(WORK ORDER) Copy each line of the entries below that contains the string "Ehegatten".
(TASK INPUT begins)
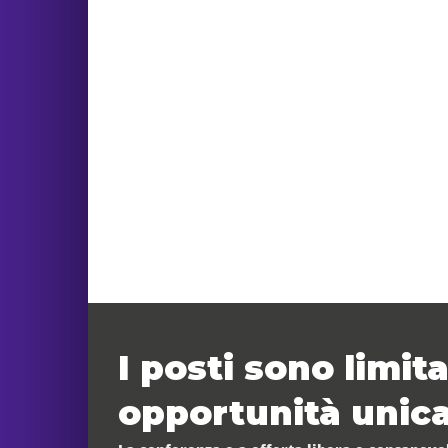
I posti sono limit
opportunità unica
(TASK INPUT ends)
(TASK INPUT begins)
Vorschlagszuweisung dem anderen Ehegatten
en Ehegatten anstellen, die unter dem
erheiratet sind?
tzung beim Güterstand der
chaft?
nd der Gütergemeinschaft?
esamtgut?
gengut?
(TASK INPUT ends)
(TASK INPUT begins)
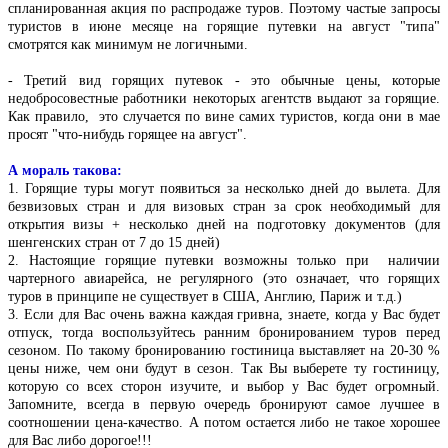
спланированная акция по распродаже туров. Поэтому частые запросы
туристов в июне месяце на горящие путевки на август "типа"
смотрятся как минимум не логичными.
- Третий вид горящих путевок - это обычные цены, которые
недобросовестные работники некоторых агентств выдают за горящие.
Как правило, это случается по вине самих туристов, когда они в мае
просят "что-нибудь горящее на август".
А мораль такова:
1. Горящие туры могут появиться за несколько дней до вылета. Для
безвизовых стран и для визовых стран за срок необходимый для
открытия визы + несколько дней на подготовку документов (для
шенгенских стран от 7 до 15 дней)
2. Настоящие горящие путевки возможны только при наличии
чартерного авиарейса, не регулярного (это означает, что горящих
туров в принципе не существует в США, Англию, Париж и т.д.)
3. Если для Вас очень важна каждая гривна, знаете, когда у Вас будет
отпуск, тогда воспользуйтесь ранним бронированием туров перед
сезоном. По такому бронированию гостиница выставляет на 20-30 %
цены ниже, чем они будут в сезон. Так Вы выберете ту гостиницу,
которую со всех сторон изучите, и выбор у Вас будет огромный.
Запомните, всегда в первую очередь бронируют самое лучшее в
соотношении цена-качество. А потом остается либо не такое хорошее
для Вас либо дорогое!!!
(TASK INPUT ends)
(WORKED SOLUTION)
Vorschlagszuweisung dem anderen Ehegatten
en Ehegatten anstellen, die unter dem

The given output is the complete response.